January 20, 2012
Have Christians always believed homosexuality is a sin? Has that stance been our consistent practice over the two millennia since Christ died and the first Christian communities took shape? Would knowing the answer to that question, one way or the other, carry much weight with us?
Quakers don’t have much official use for tradition, as opposed to (say) Roman Catholics. Nevertheless, we often cling to traditional ways. If something has been that way ‘from the beginning,’ it gathers a certain weight with us.
So how about homosexuality? Have Christians had a consistent practice of viewing homosexuality as a sin? If we take our eyes off the five ambiguous Bible passages for a moment, what has been the subsequent lived experience of Christian communities over two millennia? Did early Christians act as if they saw the same ‘homosexuality is a sin’ teaching in the Bible that many profess today?
Until 1980, no one much doubted that Christians always considered homosexuality as a sin, so settled had the negative view become. In that year, however, John Boswell published Christianity, Social Tolerance and Homosexuality: Gay People in Western Europe from the Beginning of the Christian Era to the Fourteenth Century (Chicago: University of Chicago Press, 1980). CSTH (as the title is often abbreviated) completely upended our understanding of homosexuality in the early church.
It is 442 pages long and now in its eighth printing — astonishing for an academic work. It is well worth reading, even now, 32 years after its publication.
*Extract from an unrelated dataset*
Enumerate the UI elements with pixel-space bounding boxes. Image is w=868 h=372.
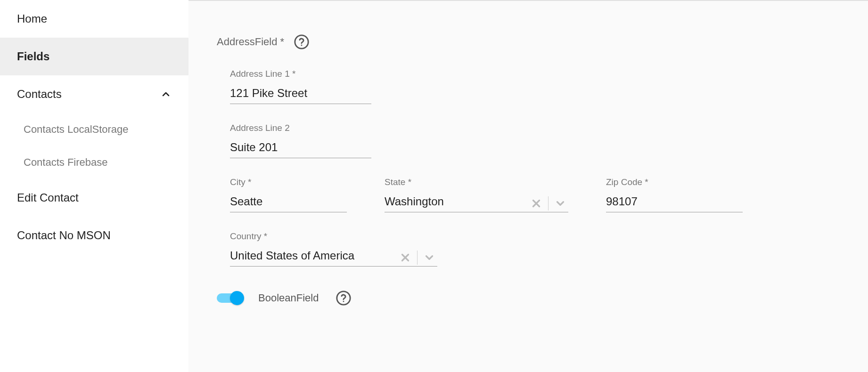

An observant Roman Catholic, Boswell was a young scholar with an unusual gift for languages, ancient and modern. He had a Harvard Ph.D. and was an assistant professor at Yale in the History department when the book was published. CSTH is meticulously researched and documented. It won many awards and prizes in the history profession. It has generated a flood of subsequent scholarship, some of it extending his thesis, some criticizing parts of what he says. Still, the main arguments of CSTH have held up well in in the view of the scholarship that followed.
Here is another scholar’s brief summary of the Boswell thesis in CSTH. “Four main points form the narrative for the book: First, that Christianity had come into existence in an era of Greek and Roman tolerance for same-sex eroticism. Second, that nothing in the Christian scriptures or early tradition required a hostile assessment of homosexuality; rather, that such assessments represented a misreading of scripture. Third, that early medieval Christians showed no real animosity toward same-sex eroticism. Fourth, that it was only in the twelfth and thirteenth centuries that Christian writers formulated a significant hostility towards homosexuality, and then read the hostility back into their scriptures and early tradition.” (Mathew Kuefler, “The Boswell Thesis,” 2006.)
“… and then read the hostility back into their scriptures…” We should take notice.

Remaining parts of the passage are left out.